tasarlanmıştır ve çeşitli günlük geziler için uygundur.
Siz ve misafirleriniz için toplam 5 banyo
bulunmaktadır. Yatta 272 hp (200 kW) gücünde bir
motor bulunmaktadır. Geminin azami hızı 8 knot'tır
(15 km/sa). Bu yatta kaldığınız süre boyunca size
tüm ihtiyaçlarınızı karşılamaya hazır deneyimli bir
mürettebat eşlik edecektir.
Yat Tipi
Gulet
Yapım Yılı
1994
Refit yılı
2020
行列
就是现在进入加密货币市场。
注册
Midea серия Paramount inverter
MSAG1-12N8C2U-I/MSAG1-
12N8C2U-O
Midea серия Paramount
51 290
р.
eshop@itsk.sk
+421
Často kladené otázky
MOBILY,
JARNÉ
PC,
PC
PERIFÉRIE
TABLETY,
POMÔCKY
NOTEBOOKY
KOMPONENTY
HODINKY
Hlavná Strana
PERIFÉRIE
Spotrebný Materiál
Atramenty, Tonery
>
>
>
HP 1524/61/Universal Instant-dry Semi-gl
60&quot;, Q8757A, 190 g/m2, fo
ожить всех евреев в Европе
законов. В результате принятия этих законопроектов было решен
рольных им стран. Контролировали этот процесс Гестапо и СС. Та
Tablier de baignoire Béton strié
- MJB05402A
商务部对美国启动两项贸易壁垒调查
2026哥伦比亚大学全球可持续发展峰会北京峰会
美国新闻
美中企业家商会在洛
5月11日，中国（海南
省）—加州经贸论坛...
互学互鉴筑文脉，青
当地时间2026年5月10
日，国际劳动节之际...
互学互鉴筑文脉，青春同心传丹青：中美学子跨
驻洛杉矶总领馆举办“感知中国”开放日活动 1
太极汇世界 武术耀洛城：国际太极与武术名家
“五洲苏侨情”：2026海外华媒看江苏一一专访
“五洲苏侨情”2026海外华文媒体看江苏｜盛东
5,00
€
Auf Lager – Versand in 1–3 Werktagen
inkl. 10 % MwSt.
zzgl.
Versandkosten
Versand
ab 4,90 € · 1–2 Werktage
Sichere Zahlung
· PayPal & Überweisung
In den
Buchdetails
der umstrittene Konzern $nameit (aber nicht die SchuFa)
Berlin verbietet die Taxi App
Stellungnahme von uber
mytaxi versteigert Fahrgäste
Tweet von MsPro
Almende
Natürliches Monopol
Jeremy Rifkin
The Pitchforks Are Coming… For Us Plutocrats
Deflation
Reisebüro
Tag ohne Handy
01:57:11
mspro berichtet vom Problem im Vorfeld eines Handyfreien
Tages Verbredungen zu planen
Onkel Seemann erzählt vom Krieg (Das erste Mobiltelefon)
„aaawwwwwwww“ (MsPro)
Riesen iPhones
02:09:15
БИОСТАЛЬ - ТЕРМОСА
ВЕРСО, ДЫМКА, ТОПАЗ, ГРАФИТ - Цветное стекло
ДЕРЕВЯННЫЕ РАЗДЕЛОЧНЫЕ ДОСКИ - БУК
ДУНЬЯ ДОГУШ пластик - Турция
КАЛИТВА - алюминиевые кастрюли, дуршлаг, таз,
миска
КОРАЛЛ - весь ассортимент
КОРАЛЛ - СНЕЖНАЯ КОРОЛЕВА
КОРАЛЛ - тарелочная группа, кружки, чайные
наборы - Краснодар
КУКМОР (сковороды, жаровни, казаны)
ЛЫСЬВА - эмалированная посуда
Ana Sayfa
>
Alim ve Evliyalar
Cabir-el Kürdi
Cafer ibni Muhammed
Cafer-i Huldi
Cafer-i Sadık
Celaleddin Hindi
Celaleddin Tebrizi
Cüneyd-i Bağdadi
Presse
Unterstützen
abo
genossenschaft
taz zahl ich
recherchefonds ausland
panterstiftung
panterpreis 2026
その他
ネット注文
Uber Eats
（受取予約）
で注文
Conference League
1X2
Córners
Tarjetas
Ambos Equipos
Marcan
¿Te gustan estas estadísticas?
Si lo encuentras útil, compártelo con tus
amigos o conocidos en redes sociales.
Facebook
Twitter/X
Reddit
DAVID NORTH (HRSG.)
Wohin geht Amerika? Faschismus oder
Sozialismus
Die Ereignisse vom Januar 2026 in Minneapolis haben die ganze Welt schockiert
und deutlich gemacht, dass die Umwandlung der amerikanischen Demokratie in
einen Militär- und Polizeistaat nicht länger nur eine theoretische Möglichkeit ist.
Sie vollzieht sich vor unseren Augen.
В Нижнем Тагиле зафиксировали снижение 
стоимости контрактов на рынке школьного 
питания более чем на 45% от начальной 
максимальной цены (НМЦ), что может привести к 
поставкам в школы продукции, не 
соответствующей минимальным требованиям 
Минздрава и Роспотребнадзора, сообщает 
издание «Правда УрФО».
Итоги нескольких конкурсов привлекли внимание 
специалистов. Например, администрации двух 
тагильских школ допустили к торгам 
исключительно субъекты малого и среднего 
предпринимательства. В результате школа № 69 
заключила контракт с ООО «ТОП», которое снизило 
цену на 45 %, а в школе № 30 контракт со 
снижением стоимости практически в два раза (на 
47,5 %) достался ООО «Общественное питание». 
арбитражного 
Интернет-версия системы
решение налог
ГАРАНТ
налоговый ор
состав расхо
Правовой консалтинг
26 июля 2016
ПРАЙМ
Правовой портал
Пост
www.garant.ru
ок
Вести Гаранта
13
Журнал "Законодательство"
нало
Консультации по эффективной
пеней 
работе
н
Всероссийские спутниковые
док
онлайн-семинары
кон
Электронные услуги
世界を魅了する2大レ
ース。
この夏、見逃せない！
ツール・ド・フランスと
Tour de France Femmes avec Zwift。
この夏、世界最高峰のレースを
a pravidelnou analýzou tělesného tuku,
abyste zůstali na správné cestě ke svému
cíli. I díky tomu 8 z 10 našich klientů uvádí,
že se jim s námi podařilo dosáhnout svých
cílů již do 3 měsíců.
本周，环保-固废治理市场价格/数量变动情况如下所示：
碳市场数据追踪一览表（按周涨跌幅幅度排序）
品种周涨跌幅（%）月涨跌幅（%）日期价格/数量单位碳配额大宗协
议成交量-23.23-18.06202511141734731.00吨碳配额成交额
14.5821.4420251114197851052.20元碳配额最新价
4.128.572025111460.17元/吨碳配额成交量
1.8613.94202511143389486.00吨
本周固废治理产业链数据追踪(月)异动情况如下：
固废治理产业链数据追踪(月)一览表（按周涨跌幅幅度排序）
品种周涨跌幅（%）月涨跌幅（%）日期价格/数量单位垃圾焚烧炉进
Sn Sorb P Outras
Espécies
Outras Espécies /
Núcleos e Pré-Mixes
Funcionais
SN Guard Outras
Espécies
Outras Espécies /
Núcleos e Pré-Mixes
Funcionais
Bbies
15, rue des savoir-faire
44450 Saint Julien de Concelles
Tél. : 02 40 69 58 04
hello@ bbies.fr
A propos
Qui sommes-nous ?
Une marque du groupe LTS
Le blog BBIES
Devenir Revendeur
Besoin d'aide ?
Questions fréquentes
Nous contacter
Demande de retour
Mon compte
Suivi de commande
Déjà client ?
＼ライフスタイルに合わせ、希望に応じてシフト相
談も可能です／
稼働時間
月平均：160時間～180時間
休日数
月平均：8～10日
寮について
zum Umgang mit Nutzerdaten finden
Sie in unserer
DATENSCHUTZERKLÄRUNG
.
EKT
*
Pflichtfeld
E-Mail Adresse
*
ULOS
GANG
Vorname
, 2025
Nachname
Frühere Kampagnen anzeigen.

·····

TASK TO CARRY OUT | Which lines above contain the word "стоимости"? Copy each one.

RESULT FOR THIS EXERCISE |
стоимости контрактов на рынке школьного 
снижением стоимости практически в два раза (на 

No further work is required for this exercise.